*INSTRUCTIONS FOR THE TASK*: Pick out each line of the records in which the word "layers" appears.

(Document layout detection data)
________________________________________
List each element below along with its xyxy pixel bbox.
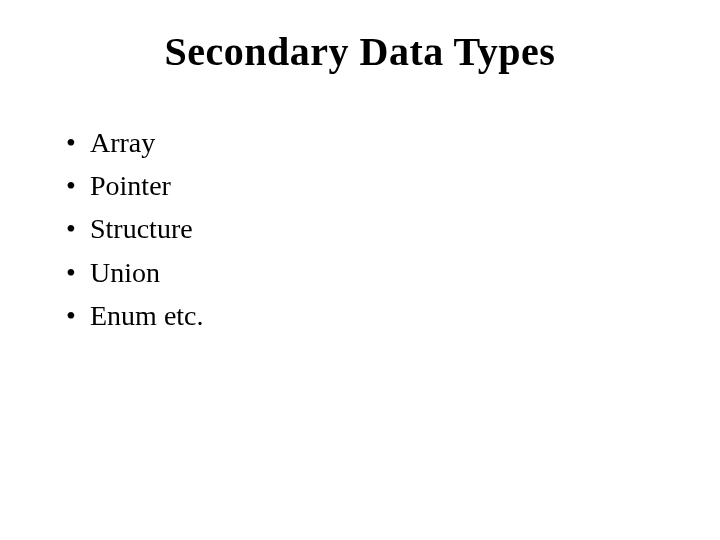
bullet-icon: •: [66, 166, 90, 205]
list-item: • Pointer: [66, 166, 660, 205]
bullet-icon: •: [66, 253, 90, 292]
bullet-text: Pointer: [90, 166, 660, 205]
list-item: • Enum etc.: [66, 296, 660, 335]
bullet-icon: •: [66, 123, 90, 162]
bullet-text: Enum etc.: [90, 296, 660, 335]
list-item: • Union: [66, 253, 660, 292]
bullet-icon: •: [66, 209, 90, 248]
slide-container: Secondary Data Types • Array • Pointer •…: [0, 0, 720, 540]
bullet-list: • Array • Pointer • Structure • Union • …: [60, 123, 660, 335]
list-item: • Structure: [66, 209, 660, 248]
bullet-icon: •: [66, 296, 90, 335]
bullet-text: Structure: [90, 209, 660, 248]
bullet-text: Union: [90, 253, 660, 292]
list-item: • Array: [66, 123, 660, 162]
bullet-text: Array: [90, 123, 660, 162]
slide-title: Secondary Data Types: [60, 28, 660, 75]
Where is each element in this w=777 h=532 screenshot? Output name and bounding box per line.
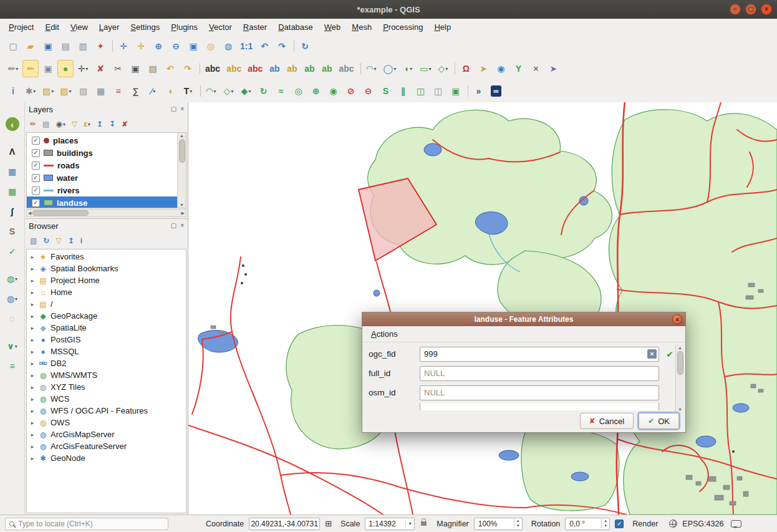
paste-features-icon[interactable]: ▤ ▾ (145, 60, 161, 77)
attribute-input[interactable] (420, 347, 659, 362)
map-tips-icon[interactable]: ◗ ▾ (163, 82, 179, 100)
new-project-icon[interactable]: ▢ ▾ (5, 37, 21, 55)
browser-item-spatialite[interactable]: ▸ ◆ SpatiaLite (27, 322, 186, 334)
maximize-button[interactable]: ▢ (745, 4, 756, 15)
select-pointer-icon[interactable]: ➤ ▾ (475, 60, 491, 77)
clear-input-icon[interactable]: × (647, 349, 657, 359)
highlight-labels-icon[interactable]: abc ▾ (245, 60, 265, 77)
layer-globe-icon[interactable]: ≡ ▾ (3, 358, 22, 374)
expand-arrow-icon[interactable]: ▸ (29, 443, 36, 450)
new-print-layout-icon[interactable]: ▤ ▾ (57, 37, 74, 55)
collapse-all-icon[interactable]: ↧ ▾ (108, 119, 117, 129)
pan-map-icon[interactable]: ✛ ▾ (115, 37, 132, 55)
cancel-button[interactable]: ✘ Cancel (580, 413, 634, 429)
close-panel-icon[interactable]: × (180, 106, 184, 112)
search-plugin-icon[interactable]: ∞ ▾ (488, 82, 504, 100)
fill-ring-icon[interactable]: ◉ ▾ (326, 82, 342, 100)
manage-map-themes-icon[interactable]: ◉ ▾ (54, 119, 67, 129)
select-features-icon[interactable]: ▧ ▾ (40, 82, 56, 100)
statistical-summary-icon[interactable]: ∑ ▾ (128, 82, 144, 100)
browser-item-db2[interactable]: ▸ DB2 DB2 (27, 357, 186, 369)
pan-to-selection-icon[interactable]: ✛ ▾ (133, 37, 149, 55)
run-feature-action-icon[interactable]: ✱ ▾ (22, 82, 39, 100)
vertex-tool-icon[interactable]: ✛ ▾ (75, 60, 91, 77)
spin-down-icon[interactable]: ▼ (516, 524, 520, 528)
digitize-curve-icon[interactable]: ◠ ▾ (203, 82, 220, 100)
expand-arrow-icon[interactable]: ▸ (29, 301, 36, 307)
ok-button[interactable]: ✔ OK (639, 413, 679, 429)
zoom-in-icon[interactable]: ⊕ ▾ (150, 37, 166, 55)
check-geometry-icon[interactable]: ✓ ▾ (3, 243, 22, 259)
add-selected-layers-icon[interactable]: ▧ ▾ (29, 236, 38, 246)
refresh-map-icon[interactable]: ↻ ▾ (297, 37, 313, 55)
zoom-full-extent-icon[interactable]: ▣ ▾ (185, 37, 201, 55)
browser-item-project-home[interactable]: ▸ ▤ Project Home (27, 274, 186, 286)
add-ring-icon[interactable]: ◎ ▾ (291, 82, 307, 100)
browser-item-wcs[interactable]: ▸ ◍ WCS (27, 393, 186, 405)
expand-arrow-icon[interactable]: ▸ (29, 372, 36, 379)
lock-scale-icon[interactable] (421, 521, 427, 526)
scroll-down-icon[interactable]: ▼ (180, 203, 184, 207)
layer-checkbox[interactable]: ✓ (32, 149, 40, 157)
grid-overlay-icon[interactable]: ▦ ▾ (3, 163, 22, 180)
expand-arrow-icon[interactable]: ▸ (29, 337, 36, 343)
browser-item-root[interactable]: ▸ ▤ / (27, 298, 186, 310)
expand-all-icon[interactable]: ↥ ▾ (95, 119, 104, 129)
layer-checkbox[interactable]: ✓ (32, 174, 40, 182)
close-panel-icon[interactable]: × (180, 223, 184, 229)
map-canvas[interactable]: landuse - Feature Attributes × Actions o… (188, 102, 777, 515)
magnifier-spinbox[interactable]: 100% ▲▼ (474, 518, 523, 530)
collapse-panels-icon[interactable]: ‹ ▾ (3, 116, 22, 132)
simplify-feature-icon[interactable]: ≈ ▾ (273, 82, 289, 100)
menu-item[interactable]: Settings (125, 21, 165, 34)
open-attribute-table-icon[interactable]: ▦ ▾ (93, 82, 109, 100)
menu-item[interactable]: Project (4, 21, 39, 34)
epsg-label[interactable]: EPSG:4326 (682, 520, 723, 528)
merge-features-icon[interactable]: ▣ ▾ (448, 82, 464, 100)
circular-string-tool-icon[interactable]: ◠ ▾ (364, 60, 380, 77)
layer-diagram-options-icon[interactable]: abc ▾ (224, 60, 244, 77)
toolbar-extension-icon[interactable]: » ▾ (471, 82, 487, 100)
expand-arrow-icon[interactable]: ▸ (29, 289, 36, 296)
save-layer-edits-icon[interactable]: ▣ ▾ (40, 60, 56, 77)
browser-item-arcgisfeatureserver[interactable]: ▸ ◍ ArcGisFeatureServer (27, 440, 186, 452)
minimize-button[interactable]: − (730, 4, 741, 15)
scrollbar-thumb[interactable] (677, 351, 683, 375)
expand-arrow-icon[interactable]: ▸ (29, 420, 36, 426)
delete-part-icon[interactable]: ⊖ ▾ (360, 82, 377, 100)
pin-unpin-labels-icon[interactable]: ab ▾ (266, 60, 282, 77)
expand-arrow-icon[interactable]: ▸ (29, 455, 36, 462)
web-globe-icon[interactable]: ◍ ▾ (3, 291, 22, 307)
render-checkbox[interactable]: ✓ (615, 520, 624, 528)
actions-menu[interactable]: Actions (366, 327, 403, 341)
browser-item-postgis[interactable]: ▸ ● PostGIS (27, 334, 186, 346)
save-project-icon[interactable]: ▣ ▾ (40, 37, 56, 55)
dialog-close-button[interactable]: × (672, 314, 682, 324)
expand-arrow-icon[interactable]: ▸ (29, 360, 36, 367)
menu-item[interactable]: Edit (40, 21, 64, 34)
expand-arrow-icon[interactable]: ▸ (29, 313, 36, 319)
reshape-features-icon[interactable]: S ▾ (378, 82, 394, 100)
scrollbar-thumb[interactable] (32, 210, 89, 216)
field-calculator-icon[interactable]: ≡ ▾ (110, 82, 127, 100)
browser-item-home[interactable]: ▸ ⌂ Home (27, 286, 186, 298)
close-button[interactable]: × (761, 4, 772, 15)
spin-up-icon[interactable]: ▲ (604, 519, 607, 523)
rotate-label-icon[interactable]: ab ▾ (319, 60, 335, 77)
menu-item[interactable]: Web (319, 21, 346, 34)
layers-horizontal-scrollbar[interactable]: ◀ ▶ (26, 209, 186, 217)
layer-labeling-options-icon[interactable]: abc ▾ (203, 60, 223, 77)
select-vertex-path-icon[interactable]: ∨ ▾ (3, 338, 22, 354)
attribute-input[interactable] (420, 366, 659, 381)
browser-item-wfs[interactable]: ▸ ◍ WFS / OGC API - Features (27, 405, 186, 417)
menu-item[interactable]: Help (429, 21, 456, 34)
rotate-feature-icon[interactable]: ↻ ▾ (256, 82, 272, 100)
redo-icon[interactable]: ↷ ▾ (180, 60, 196, 77)
spin-down-icon[interactable]: ▼ (604, 524, 607, 528)
browser-item-xyz[interactable]: ▸ ◍ XYZ Tiles (27, 381, 186, 393)
menu-item[interactable]: Database (273, 21, 318, 34)
expand-arrow-icon[interactable]: ▸ (29, 325, 36, 331)
projection-icon[interactable] (669, 520, 677, 528)
layer-checkbox[interactable]: ✓ (32, 137, 40, 145)
add-part-icon[interactable]: ⊕ ▾ (308, 82, 324, 100)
________________________________________
*ANSWER SECTION*:
add-selected-layers-icon[interactable]: ▧ ▾ (29, 236, 38, 246)
layers-horizontal-scrollbar[interactable]: ◀ ▶ (26, 209, 186, 217)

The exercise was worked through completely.